You are right, it's not that simple and the noise gain in fig. 9 is 2.7 due to matching networks.
It looks like there is a system of equations to solve and optimize for bandwidth (not sure how), or just go with trial and error, knowing that noise gain is slightly less than 3 per input anyway. (It would be N·3 exactly if Rsource||Rm were zero).

[LoveLaika]

Thanks for replying. Trial and error does seem to be the fastest. As long as the bandwidth is constant up until a certain frequency, I'm satisfied.

Yeah, trying to solve for a system of equations for optimization may not be the best approach. Is it fine to assume matching networks and work around that, increasing/decreasing the feedback resistor as necessary around that value? While I picked 200 MHz as a bandwidth, I chose it based on what TI accomplished in their example summing op-amp on the first page. I figured if they could achieve it with 5 inputs, it would be a good thing to try and achieve. Though, they didn't have R_M at their inputs. Plus, the addition of the 30-ohm resistor helps with optimization by placing that feedback/NG sum closer to their optimal value as shown in my LTSPICE test run. The frequency response corner gets flatter as the series resistance increases. (Strangely enough, the bandwidth of that one isn't 200 MHz like advertised. I'll have to re-examine that.) 

..Speaking of which...what's the proper term for that frequency response corner? And what can be done to make it flatter?

[magic]

The maths could be solved accurately, it's just a PITA.

NG = 1 + N·Rf/(Rg+Rm||50Ω))
Rg = Rf/2
Rm can be calculated knowing Rg
→ You get an equation for NG as function of Rf. Find the intersection(s) of this curve with fig. 9.

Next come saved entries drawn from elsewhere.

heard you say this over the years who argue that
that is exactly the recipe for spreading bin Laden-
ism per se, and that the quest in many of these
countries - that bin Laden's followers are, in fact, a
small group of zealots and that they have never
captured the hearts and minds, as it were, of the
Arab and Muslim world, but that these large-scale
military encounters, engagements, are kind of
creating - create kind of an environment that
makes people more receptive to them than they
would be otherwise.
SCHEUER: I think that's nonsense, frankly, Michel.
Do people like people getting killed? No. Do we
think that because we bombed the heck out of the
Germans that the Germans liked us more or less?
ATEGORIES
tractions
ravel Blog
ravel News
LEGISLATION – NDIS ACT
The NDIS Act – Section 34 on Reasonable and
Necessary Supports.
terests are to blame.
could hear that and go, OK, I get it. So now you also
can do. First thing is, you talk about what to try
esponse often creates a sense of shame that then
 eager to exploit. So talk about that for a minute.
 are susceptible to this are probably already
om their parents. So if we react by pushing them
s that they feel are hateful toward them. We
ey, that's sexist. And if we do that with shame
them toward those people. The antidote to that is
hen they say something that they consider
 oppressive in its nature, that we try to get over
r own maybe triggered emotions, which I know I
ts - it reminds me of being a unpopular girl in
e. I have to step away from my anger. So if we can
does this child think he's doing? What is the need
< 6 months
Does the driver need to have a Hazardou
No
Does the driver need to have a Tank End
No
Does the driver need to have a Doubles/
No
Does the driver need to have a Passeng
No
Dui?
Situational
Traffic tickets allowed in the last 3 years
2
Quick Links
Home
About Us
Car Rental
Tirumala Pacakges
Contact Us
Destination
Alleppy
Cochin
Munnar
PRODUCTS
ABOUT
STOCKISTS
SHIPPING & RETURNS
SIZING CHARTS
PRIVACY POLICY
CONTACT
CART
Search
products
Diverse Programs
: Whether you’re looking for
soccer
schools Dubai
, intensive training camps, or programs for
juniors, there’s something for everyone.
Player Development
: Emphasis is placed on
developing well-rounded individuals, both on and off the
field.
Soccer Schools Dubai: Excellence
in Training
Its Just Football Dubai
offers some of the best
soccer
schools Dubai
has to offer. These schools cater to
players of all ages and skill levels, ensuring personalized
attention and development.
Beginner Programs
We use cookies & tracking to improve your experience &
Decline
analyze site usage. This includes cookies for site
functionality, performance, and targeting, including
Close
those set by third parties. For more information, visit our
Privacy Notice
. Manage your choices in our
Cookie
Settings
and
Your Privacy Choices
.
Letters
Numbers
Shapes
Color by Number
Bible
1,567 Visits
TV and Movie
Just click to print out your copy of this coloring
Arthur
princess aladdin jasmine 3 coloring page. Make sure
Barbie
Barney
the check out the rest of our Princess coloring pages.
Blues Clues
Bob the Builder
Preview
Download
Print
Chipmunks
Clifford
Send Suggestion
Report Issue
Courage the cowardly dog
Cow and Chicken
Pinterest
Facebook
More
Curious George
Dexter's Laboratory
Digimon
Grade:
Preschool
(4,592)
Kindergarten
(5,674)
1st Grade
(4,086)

I think a reasonable simplification is to take Rm||50Ω as 30Ω, because that's ±3Ω accurate over the recommended range of Rf and later this number is added to Rg which is another order of magnitude larger still.

It looks like roughly
NG = 1 + N·1.666
as an average over the range of recommended Rf.

[LoveLaika]

Thanks for the help. It gave me a good value to start at; as I ran sims, the feedback resistor value (and subsequently the gain resistors) was too low, causing instability. Increasing it helped, especially with the addition of a tiny series resistor like how they had their example on the first page. I know it's all simulation, but I hope results also showcase themselves in real testing.